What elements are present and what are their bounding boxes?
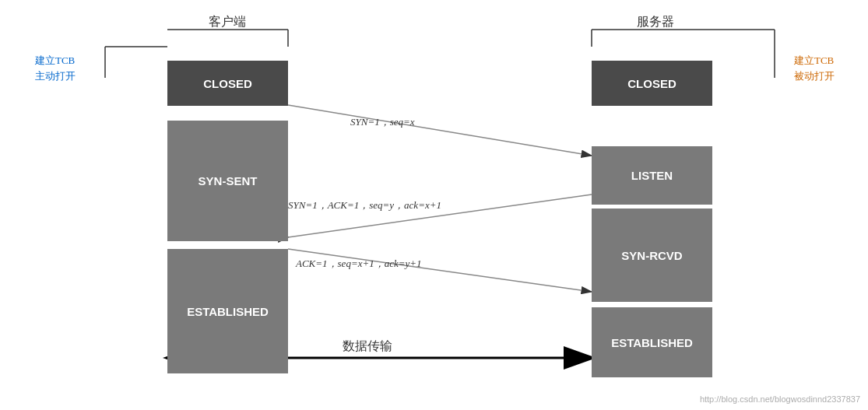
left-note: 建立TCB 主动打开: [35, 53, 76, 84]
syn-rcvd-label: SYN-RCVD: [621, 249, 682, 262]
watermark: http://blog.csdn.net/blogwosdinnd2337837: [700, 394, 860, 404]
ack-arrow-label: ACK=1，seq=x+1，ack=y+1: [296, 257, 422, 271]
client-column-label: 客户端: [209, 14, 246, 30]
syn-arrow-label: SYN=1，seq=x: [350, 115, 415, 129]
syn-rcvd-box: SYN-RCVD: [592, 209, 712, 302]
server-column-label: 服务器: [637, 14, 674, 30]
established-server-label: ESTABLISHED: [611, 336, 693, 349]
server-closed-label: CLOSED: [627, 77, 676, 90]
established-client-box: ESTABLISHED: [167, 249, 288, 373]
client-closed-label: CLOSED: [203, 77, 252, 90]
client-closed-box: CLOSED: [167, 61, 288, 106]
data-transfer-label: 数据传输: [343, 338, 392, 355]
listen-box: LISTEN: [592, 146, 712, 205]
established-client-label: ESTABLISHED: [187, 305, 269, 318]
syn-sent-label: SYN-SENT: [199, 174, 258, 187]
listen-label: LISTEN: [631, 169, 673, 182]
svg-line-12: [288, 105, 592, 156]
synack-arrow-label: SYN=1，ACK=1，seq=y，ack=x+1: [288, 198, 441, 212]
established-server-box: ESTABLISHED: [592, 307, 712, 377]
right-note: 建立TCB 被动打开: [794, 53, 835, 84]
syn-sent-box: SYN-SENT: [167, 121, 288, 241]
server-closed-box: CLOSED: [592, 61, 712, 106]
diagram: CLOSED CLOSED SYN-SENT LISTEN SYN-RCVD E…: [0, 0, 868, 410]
--------------------
- _WHAT YOU SHOULD DO_: Take the listing above and print it exactly, apart from the pictures.

- _ANSWER FOR THE TASK_:
What elements are present and what are their bounding boxes?
left-note: 建立TCB 主动打开: [35, 53, 76, 84]
syn-rcvd-label: SYN-RCVD: [621, 249, 682, 262]
watermark: http://blog.csdn.net/blogwosdinnd2337837: [700, 394, 860, 404]
ack-arrow-label: ACK=1，seq=x+1，ack=y+1: [296, 257, 422, 271]
client-column-label: 客户端: [209, 14, 246, 30]
syn-arrow-label: SYN=1，seq=x: [350, 115, 415, 129]
syn-rcvd-box: SYN-RCVD: [592, 209, 712, 302]
server-column-label: 服务器: [637, 14, 674, 30]
established-server-label: ESTABLISHED: [611, 336, 693, 349]
server-closed-label: CLOSED: [627, 77, 676, 90]
established-client-box: ESTABLISHED: [167, 249, 288, 373]
client-closed-label: CLOSED: [203, 77, 252, 90]
client-closed-box: CLOSED: [167, 61, 288, 106]
data-transfer-label: 数据传输: [343, 338, 392, 355]
listen-box: LISTEN: [592, 146, 712, 205]
established-client-label: ESTABLISHED: [187, 305, 269, 318]
syn-sent-label: SYN-SENT: [199, 174, 258, 187]
listen-label: LISTEN: [631, 169, 673, 182]
svg-line-12: [288, 105, 592, 156]
synack-arrow-label: SYN=1，ACK=1，seq=y，ack=x+1: [288, 198, 441, 212]
established-server-box: ESTABLISHED: [592, 307, 712, 377]
right-note: 建立TCB 被动打开: [794, 53, 835, 84]
syn-sent-box: SYN-SENT: [167, 121, 288, 241]
server-closed-box: CLOSED: [592, 61, 712, 106]
diagram: CLOSED CLOSED SYN-SENT LISTEN SYN-RCVD E…: [0, 0, 868, 410]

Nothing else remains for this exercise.